### EXERCISE DIRECTIONS
Repeat the records word for word.

Stored dataset items
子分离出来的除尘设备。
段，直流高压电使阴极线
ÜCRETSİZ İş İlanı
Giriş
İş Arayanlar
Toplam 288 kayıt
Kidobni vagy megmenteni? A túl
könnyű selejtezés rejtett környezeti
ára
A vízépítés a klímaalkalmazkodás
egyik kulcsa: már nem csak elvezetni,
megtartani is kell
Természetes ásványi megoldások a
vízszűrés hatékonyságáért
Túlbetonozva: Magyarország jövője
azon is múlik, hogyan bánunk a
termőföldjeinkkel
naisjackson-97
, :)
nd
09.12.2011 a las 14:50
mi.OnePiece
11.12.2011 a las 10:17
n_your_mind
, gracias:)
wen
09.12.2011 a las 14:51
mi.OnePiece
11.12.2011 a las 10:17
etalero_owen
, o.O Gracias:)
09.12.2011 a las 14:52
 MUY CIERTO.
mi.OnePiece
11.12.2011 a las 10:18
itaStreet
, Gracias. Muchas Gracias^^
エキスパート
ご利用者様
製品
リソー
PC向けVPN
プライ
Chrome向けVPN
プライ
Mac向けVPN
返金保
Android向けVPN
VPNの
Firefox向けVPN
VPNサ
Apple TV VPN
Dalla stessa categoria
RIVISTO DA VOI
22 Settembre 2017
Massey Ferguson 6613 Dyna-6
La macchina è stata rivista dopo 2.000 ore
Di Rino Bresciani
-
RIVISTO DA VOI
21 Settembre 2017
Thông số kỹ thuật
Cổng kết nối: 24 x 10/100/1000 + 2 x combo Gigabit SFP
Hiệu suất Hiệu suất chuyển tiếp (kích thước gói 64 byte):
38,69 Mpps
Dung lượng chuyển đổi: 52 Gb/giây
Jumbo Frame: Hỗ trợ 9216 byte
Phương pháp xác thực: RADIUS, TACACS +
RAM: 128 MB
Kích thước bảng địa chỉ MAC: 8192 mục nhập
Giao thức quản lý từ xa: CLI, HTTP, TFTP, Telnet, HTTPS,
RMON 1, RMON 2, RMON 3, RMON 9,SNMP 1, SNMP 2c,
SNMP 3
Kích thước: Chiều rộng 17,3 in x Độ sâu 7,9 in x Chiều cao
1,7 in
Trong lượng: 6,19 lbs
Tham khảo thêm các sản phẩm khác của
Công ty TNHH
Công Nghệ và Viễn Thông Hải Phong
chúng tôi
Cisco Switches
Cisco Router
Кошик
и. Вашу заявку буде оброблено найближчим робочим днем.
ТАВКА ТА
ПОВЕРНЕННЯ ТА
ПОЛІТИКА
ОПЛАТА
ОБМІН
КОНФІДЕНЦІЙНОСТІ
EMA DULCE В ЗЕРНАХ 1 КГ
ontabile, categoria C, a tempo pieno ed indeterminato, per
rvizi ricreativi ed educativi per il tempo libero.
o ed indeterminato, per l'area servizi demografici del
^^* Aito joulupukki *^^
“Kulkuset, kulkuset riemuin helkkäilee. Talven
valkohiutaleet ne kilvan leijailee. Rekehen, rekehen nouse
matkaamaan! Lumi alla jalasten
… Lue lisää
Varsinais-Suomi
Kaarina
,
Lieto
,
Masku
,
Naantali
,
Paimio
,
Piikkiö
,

### TASK OUTPUT
子分离出来的除尘设备。
段，直流高压电使阴极线
ÜCRETSİZ İş İlanı
Giriş
İş Arayanlar
Toplam 288 kayıt
Kidobni vagy megmenteni? A túl
könnyű selejtezés rejtett környezeti
ára
A vízépítés a klímaalkalmazkodás
egyik kulcsa: már nem csak elvezetni,
megtartani is kell
Természetes ásványi megoldások a
vízszűrés hatékonyságáért
Túlbetonozva: Magyarország jövője
azon is múlik, hogyan bánunk a
termőföldjeinkkel
naisjackson-97
, :)
nd
09.12.2011 a las 14:50
mi.OnePiece
11.12.2011 a las 10:17
n_your_mind
, gracias:)
wen
09.12.2011 a las 14:51
mi.OnePiece
11.12.2011 a las 10:17
etalero_owen
, o.O Gracias:)
09.12.2011 a las 14:52
 MUY CIERTO.
mi.OnePiece
11.12.2011 a las 10:18
itaStreet
, Gracias. Muchas Gracias^^
エキスパート
ご利用者様
製品
リソー
PC向けVPN
プライ
Chrome向けVPN
プライ
Mac向けVPN
返金保
Android向けVPN
VPNの
Firefox向けVPN
VPNサ
Apple TV VPN
Dalla stessa categoria
RIVISTO DA VOI
22 Settembre 2017
Massey Ferguson 6613 Dyna-6
La macchina è stata rivista dopo 2.000 ore
Di Rino Bresciani
-
RIVISTO DA VOI
21 Settembre 2017
Thông số kỹ thuật
Cổng kết nối: 24 x 10/100/1000 + 2 x combo Gigabit SFP
Hiệu suất Hiệu suất chuyển tiếp (kích thước gói 64 byte):
38,69 Mpps
Dung lượng chuyển đổi: 52 Gb/giây
Jumbo Frame: Hỗ trợ 9216 byte
Phương pháp xác thực: RADIUS, TACACS +
RAM: 128 MB
Kích thước bảng địa chỉ MAC: 8192 mục nhập
Giao thức quản lý từ xa: CLI, HTTP, TFTP, Telnet, HTTPS,
RMON 1, RMON 2, RMON 3, RMON 9,SNMP 1, SNMP 2c,
SNMP 3
Kích thước: Chiều rộng 17,3 in x Độ sâu 7,9 in x Chiều cao
1,7 in
Trong lượng: 6,19 lbs
Tham khảo thêm các sản phẩm khác của
Công ty TNHH
Công Nghệ và Viễn Thông Hải Phong
chúng tôi
Cisco Switches
Cisco Router
Кошик
и. Вашу заявку буде оброблено найближчим робочим днем.
ТАВКА ТА
ПОВЕРНЕННЯ ТА
ПОЛІТИКА
ОПЛАТА
ОБМІН
КОНФІДЕНЦІЙНОСТІ
EMA DULCE В ЗЕРНАХ 1 КГ
ontabile, categoria C, a tempo pieno ed indeterminato, per
rvizi ricreativi ed educativi per il tempo libero.
o ed indeterminato, per l'area servizi demografici del
^^* Aito joulupukki *^^
“Kulkuset, kulkuset riemuin helkkäilee. Talven
valkohiutaleet ne kilvan leijailee. Rekehen, rekehen nouse
matkaamaan! Lumi alla jalasten
… Lue lisää
Varsinais-Suomi
Kaarina
,
Lieto
,
Masku
,
Naantali
,
Paimio
,
Piikkiö
,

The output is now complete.